→ **Record excerpts**:
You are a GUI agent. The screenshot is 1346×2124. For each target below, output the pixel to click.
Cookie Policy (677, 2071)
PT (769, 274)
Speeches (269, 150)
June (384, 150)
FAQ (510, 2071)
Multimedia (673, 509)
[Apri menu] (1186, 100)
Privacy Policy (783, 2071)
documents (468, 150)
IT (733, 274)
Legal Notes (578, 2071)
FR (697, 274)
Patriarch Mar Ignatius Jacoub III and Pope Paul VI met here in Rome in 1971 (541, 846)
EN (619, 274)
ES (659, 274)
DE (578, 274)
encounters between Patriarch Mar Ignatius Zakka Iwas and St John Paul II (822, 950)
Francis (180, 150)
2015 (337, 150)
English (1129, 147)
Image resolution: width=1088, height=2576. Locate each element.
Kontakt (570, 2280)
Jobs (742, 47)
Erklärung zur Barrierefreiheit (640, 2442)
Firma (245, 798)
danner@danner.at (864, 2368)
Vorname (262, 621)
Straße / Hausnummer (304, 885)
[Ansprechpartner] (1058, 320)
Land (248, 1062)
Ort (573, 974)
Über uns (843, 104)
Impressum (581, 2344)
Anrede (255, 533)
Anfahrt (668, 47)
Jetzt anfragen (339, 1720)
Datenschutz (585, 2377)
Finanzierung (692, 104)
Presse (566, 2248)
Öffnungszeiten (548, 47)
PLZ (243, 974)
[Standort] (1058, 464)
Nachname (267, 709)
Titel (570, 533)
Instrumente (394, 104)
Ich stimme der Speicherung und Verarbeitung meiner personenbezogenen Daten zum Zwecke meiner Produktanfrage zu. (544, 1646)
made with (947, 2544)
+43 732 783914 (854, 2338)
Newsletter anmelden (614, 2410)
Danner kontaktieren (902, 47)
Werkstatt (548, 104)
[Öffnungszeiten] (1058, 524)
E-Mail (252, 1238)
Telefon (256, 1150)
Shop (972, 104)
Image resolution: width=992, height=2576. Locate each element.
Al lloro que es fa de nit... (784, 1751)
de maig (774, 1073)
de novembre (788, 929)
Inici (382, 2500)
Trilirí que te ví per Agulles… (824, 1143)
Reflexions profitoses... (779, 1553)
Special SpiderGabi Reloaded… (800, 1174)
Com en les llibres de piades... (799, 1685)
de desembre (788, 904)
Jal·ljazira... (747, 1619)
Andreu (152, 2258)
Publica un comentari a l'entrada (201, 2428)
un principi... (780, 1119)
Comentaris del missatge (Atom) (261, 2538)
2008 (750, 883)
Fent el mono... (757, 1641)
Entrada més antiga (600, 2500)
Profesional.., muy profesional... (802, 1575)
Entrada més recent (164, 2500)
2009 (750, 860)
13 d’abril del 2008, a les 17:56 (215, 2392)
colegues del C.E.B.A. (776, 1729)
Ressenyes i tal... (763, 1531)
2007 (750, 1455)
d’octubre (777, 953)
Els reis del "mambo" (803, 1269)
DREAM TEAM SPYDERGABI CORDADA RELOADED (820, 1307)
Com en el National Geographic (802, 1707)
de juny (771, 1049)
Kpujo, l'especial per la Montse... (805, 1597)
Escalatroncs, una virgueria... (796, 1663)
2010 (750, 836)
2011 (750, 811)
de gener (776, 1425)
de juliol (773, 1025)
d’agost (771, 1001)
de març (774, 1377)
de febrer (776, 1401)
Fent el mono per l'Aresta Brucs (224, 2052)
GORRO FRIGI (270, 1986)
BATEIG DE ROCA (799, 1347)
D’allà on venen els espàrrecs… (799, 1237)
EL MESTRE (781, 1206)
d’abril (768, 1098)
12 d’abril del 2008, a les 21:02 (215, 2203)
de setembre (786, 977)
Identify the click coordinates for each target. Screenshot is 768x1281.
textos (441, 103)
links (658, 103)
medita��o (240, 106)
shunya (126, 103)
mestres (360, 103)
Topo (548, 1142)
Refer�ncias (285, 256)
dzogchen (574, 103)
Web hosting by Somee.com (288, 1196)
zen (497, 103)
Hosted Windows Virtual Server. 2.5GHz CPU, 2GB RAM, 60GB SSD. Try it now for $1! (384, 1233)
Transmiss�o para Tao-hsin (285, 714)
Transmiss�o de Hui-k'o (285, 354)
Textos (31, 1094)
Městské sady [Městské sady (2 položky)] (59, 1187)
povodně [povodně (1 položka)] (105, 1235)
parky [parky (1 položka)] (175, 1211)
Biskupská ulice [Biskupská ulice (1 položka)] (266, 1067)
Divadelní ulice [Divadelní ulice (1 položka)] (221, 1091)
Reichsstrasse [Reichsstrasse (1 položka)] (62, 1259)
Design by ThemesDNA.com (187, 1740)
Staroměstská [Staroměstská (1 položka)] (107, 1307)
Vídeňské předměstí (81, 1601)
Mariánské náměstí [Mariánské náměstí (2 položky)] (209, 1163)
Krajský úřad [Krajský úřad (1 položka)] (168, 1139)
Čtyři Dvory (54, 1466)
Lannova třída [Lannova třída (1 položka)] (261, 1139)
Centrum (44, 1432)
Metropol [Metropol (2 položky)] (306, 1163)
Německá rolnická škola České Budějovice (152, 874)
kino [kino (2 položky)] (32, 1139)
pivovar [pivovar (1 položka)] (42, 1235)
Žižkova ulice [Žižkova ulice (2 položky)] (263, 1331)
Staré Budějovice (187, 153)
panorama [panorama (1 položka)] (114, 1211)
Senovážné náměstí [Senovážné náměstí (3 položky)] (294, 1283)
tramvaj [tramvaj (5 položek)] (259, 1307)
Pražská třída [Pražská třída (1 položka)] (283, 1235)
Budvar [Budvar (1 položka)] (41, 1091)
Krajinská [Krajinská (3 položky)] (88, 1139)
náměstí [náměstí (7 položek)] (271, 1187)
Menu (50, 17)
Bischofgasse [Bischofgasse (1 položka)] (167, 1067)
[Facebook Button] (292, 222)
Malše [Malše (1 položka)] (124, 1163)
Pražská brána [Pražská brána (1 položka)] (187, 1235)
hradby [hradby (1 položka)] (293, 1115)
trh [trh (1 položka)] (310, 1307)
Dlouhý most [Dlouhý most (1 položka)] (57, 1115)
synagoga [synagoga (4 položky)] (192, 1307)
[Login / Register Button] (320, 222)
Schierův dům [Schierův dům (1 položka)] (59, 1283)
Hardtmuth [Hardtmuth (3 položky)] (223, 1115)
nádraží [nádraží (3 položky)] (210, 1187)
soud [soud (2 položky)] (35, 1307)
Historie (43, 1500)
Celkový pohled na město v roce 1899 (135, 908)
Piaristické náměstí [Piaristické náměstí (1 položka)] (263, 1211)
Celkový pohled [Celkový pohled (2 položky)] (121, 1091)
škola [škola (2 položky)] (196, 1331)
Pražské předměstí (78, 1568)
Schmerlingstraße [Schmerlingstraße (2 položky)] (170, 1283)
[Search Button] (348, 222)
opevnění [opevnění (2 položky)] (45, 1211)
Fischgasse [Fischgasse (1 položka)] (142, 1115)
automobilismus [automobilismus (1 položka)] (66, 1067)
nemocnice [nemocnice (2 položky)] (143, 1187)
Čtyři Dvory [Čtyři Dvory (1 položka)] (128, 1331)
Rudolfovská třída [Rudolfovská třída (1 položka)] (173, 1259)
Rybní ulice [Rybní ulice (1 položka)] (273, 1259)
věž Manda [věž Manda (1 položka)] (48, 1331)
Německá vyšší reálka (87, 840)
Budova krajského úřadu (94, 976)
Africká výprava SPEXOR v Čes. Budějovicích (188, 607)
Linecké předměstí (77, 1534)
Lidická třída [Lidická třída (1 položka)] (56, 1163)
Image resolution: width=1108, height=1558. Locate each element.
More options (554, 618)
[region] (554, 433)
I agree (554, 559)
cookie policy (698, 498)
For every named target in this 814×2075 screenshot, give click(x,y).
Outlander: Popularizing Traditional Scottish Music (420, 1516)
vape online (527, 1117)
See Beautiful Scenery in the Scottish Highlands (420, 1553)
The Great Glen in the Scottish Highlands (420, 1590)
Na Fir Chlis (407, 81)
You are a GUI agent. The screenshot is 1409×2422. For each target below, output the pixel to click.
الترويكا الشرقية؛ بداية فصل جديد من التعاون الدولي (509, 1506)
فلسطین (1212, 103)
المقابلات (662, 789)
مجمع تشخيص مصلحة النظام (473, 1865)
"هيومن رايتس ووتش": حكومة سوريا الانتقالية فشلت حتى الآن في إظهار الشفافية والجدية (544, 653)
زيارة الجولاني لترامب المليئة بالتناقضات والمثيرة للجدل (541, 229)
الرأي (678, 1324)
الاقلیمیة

→ **Task**: The answer is the records above restated word for word from their opening line through the line that holds "Newsletter anmelden (614, 2410)", both included, and nothing else.

→ **Answer to this exercise**:
You are a GUI agent. The screenshot is 1346×2124. For each target below, output the pixel to click.
Cookie Policy (677, 2071)
PT (769, 274)
Speeches (269, 150)
June (384, 150)
FAQ (510, 2071)
Multimedia (673, 509)
[Apri menu] (1186, 100)
Privacy Policy (783, 2071)
documents (468, 150)
IT (733, 274)
Legal Notes (578, 2071)
FR (697, 274)
Patriarch Mar Ignatius Jacoub III and Pope Paul VI met here in Rome in 1971 (541, 846)
EN (619, 274)
ES (659, 274)
DE (578, 274)
encounters between Patriarch Mar Ignatius Zakka Iwas and St John Paul II (822, 950)
Francis (180, 150)
2015 (337, 150)
English (1129, 147)
Image resolution: width=1088, height=2576. Locate each element.
Kontakt (570, 2280)
Jobs (742, 47)
Erklärung zur Barrierefreiheit (640, 2442)
Firma (245, 798)
danner@danner.at (864, 2368)
Vorname (262, 621)
Straße / Hausnummer (304, 885)
[Ansprechpartner] (1058, 320)
Land (248, 1062)
Ort (573, 974)
Über uns (843, 104)
Impressum (581, 2344)
Anrede (255, 533)
Anfahrt (668, 47)
Jetzt anfragen (339, 1720)
Datenschutz (585, 2377)
Finanzierung (692, 104)
Presse (566, 2248)
Öffnungszeiten (548, 47)
PLZ (243, 974)
[Standort] (1058, 464)
Nachname (267, 709)
Titel (570, 533)
Instrumente (394, 104)
Ich stimme der Speicherung und Verarbeitung meiner personenbezogenen Daten zum Zwecke meiner Produktanfrage zu. (544, 1646)
made with (947, 2544)
+43 732 783914 (854, 2338)
Newsletter anmelden (614, 2410)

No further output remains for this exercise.